- Born: December 13, 1932 Pasadena, California, U.S.
- Died: August 1, 2023 (aged 90)
- Occupation: Director of the Fetal Alcohol Drug Unit
- Awards: American Psychological Foundation Gold Medal for Lifetime Achievement for Psychology in the Public Interest

Academic background
- Alma mater: 1954 B.S., Oregon State University 1959 M.S., University of California, Berkeley 1964 Ph.D., University of Washington

Academic work
- Institutions: University of Washington School of Medicine

= Ann Streissguth =

American scientist (1932–2023)

Ann Roth Pytkowicz Streissguth (December 13, 1932 – August 1, 2023) was an American scientist known for her research on fetal alcohol spectrum disorder.
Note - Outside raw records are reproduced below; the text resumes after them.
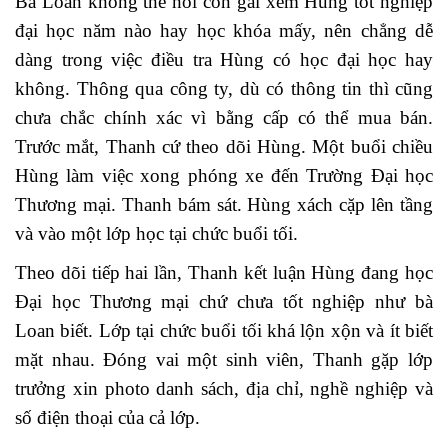
Bà Loan không thể hỏi con gái xem Hùng tốt nghiệp
đại học năm nào hay học khóa mấy, nên chẳng dễ
dàng trong việc điều tra Hùng có học đại học hay
không. Thông qua công ty, dù có thông tin thì cũng
chưa chắc chính xác vì bằng cấp có thể mua bán.
Trước mắt, Thanh cứ theo dõi Hùng. Một buổi chiều
Hùng làm việc xong phóng xe đến Trường Đại học
Thương mại. Thanh bám sát. Hùng xách cặp lên tầng
và vào một lớp học tại chức buổi tối.
Theo dõi tiếp hai lần, Thanh kết luận Hùng đang học
Đại học Thương mại chứ chưa tốt nghiệp như bà
Loan biết. Lớp tại chức buổi tối khá lộn xộn và ít biết
mặt nhau. Đóng vai một sinh viên, Thanh gặp lớp
trưởng xin photo danh sách, địa chỉ, nghề nghiệp và
số điện thoại của cả lớp.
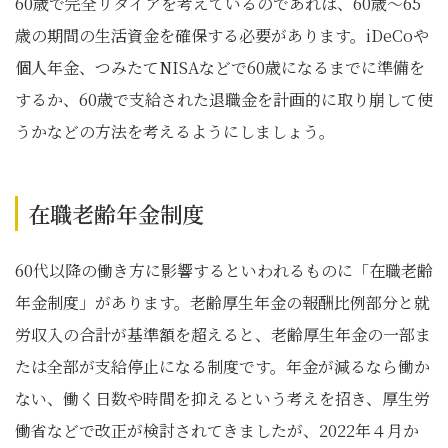
60歳で完全リタイアを考えているのであれば、60歳～65
歳の期間の生活資金を確保する必要があります。iDeCoや
個人年金、つみたてNISAなどで60歳になるまでに準備を
するか、60歳で支給された退職金を計画的に取り崩して使
うかなどの方法を考えるようにしましょう。
在職老齢年金制度
60代以降の働き方に影響するといわれるものに「在職老齢
年金制度」があります。老齢厚生年金の報酬比例部分と就
労収入の合計が基準額を超えると、老齢厚生年金の一部ま
たは全部が支給停止になる制度です。年金が減るなら働か
ない、働く日数や時間を抑えるという考えを招き、厚生労
働省などで改正が検討されてきましたが、2022年４月か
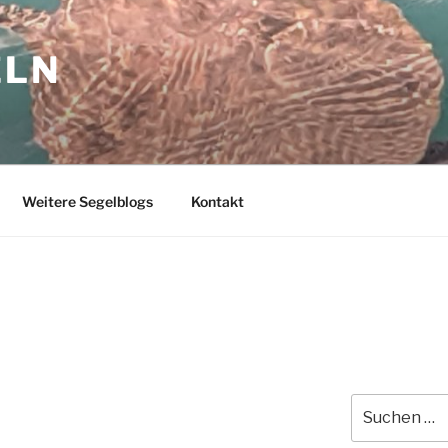
ELN
Weitere Segelblogs
Kontakt
Suchen
nach:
She is an Endowed Professor Emeritus and Founding Director of the Fetal Alcohol Drug Unit at the University of Washington School of Medicine.
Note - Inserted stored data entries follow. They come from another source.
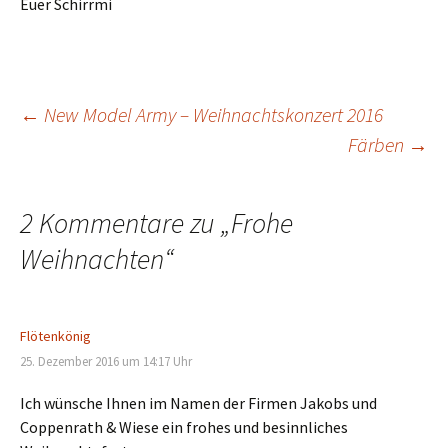
Euer Schirrmi
Beitragsnavigation
←
New Model Army – Weihnachtskonzert 2016
Färben
→
2 Kommentare zu „
Frohe
Weihnachten
“
Flötenkönig
25. Dezember 2016 um 14:17 Uhr
Ich wünsche Ihnen im Namen der Firmen Jakobs und
Coppenrath & Wiese ein frohes und besinnliches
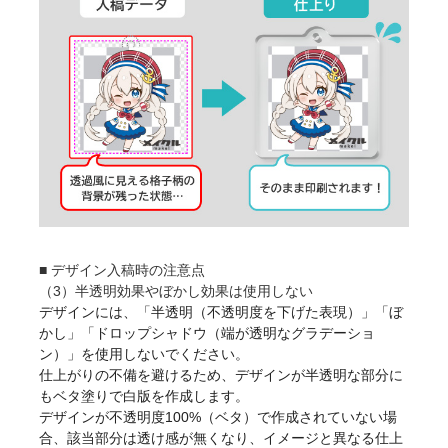
■ デザイン入稿時の注意点
（3）半透明効果やぼかし効果は使用しない
デザインには、「半透明（不透明度を下げた表現）」「ぼ
かし」「ドロップシャドウ（端が透明なグラデーショ
ン）」を使用しないでください。
仕上がりの不備を避けるため、デザインが半透明な部分に
もベタ塗りで白版を作成します。
デザインが不透明度100%（ベタ）で作成されていない場
合、該当部分は透け感が無くなり、イメージと異なる仕上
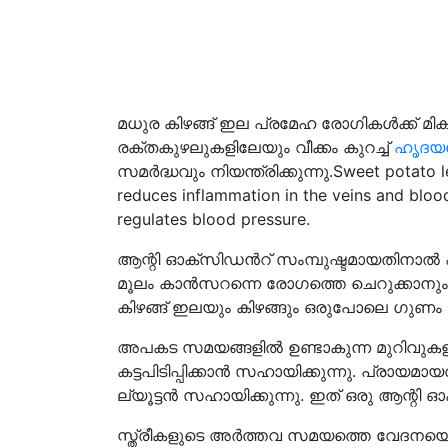
മധുര കിഴങ്ങ് ഇല പ്രമേഹ രോഗികൾക്ക് മ
രക്തകുഴലുകളിലേയും വീക്കം കുറച്ച്
ഹൃദയ
സമർദ്ധവും നിയന്ത്രിക്കുന്നു.Sweet potato le
reduces inflammation in the veins and blood
regulates blood pressure.
ആന്റി ഓക്സിഡൻറ് സംമ്പുഷ്ടമായതിനാൽ 
മൂലം കാൻസറന്നെ രോഗത്തെ ചെറുക്കാനും സാധി
കിഴങ്ങ് ഇലയും കിഴങ്ങും ഒരുപോലെ ഗുണം 
അപകട സമയങ്ങളിൽ ഉണ്ടാകുന്ന മുറിവുകളില
കട്ടപിടിപ്പിക്കാൻ സഹായിക്കുന്നു. പ്രായ
ല്യൂട്ടൻ സഹായിക്കുന്നു. ഇത് ഒരു ആന്റി ഓ
സ്ത്രീകളുടെ അർത്തവ സമയത്തെ വേദനയ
Streissguth the author of Fetal Alcohol Syndrome: A Guide for Families and Communities, The Challenge of Fetal Alcohol Syndrome: Overcoming Secondary Disabilities, and In Love with a Hillside Garden.

== Awards ==
Streissguth received the American Psychological Foundation's Gold Medal for Lifetime Achievement for Psychology in the Public Interest in 2002, and an Excellence Award from the National Organization on Fetal Alcohol Syndrome in 2003. In 2005, Streissguth received an Honorary Doctorate Award in the Humanities from her undergraduate alma mater, Oregon State University.

== Biography ==
Streissguth was born in South Pasadena, California to Agnes Gurney Roth and Arie Roth. In 1950, she graduated from Roseburg High School in Oregon. She graduated magna cum laude with a B.S. degree at Oregon State University in 1954, and her M.S. degree at the University of California, Berkeley in 1959. In 1964 Streissguth received her Ph.D. from the University of Washington. Throughout her career, Streissguth participated in academic work at the University of Washington. She was hired as Assistant Professor for the Department of Psychiatry and Behavioral Sciences in 1968. She was associate professor from 1974-1979 until her promotion to Professor in 1979. She was named Professor Emeritus in 2005.
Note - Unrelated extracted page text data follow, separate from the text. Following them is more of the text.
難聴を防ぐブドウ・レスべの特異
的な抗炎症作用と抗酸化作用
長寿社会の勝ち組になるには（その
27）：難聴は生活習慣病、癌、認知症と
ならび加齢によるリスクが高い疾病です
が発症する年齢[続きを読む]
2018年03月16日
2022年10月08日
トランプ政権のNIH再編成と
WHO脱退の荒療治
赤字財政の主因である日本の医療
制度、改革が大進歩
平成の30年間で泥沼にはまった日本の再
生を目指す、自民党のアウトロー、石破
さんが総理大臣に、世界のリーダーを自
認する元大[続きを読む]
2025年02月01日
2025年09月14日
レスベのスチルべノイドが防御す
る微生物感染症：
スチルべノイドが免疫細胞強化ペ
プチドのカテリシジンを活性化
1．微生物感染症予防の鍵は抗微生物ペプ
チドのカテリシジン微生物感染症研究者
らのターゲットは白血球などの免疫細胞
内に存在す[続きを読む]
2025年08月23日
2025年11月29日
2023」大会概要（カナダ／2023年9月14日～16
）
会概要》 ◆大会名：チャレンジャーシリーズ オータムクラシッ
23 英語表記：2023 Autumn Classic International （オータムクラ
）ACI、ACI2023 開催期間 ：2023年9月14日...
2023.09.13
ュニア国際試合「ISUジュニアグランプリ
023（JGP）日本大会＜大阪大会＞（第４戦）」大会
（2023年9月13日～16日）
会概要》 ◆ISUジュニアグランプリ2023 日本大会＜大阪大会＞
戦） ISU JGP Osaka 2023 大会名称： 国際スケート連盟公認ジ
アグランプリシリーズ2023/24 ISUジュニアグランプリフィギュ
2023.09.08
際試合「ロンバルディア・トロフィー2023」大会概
Streissguth was a member of the National Organization on Fetal Alcohol Syndrome. She is known for her research program on fetal alcohol syndrome, and its effects on child development. With her colleagues Kenneth Jones, David Smith and Christy Ulleland, Streissguth conducted research on eight children who were born to alcoholic mothers which resulted in the first widely circulated paper on fetal alcohol syndrome and its relation to alcohol abuse during pregnancy. Streissguth has published findings on the long-term consequences of alcohol use during pregnancy.

Ann Streissguth married Daniel Michener Streissguth in 1968, and together they had one child. Together they created Streissguth Gardens a family-maintained hillside garden covering approximately one acre on the northwest side of Capitol Hill in Seattle, Washington. Dan Streissguth died in November 2020, at the age of 96. Ann Streissguth died on August 1, 2023, at the age of 90.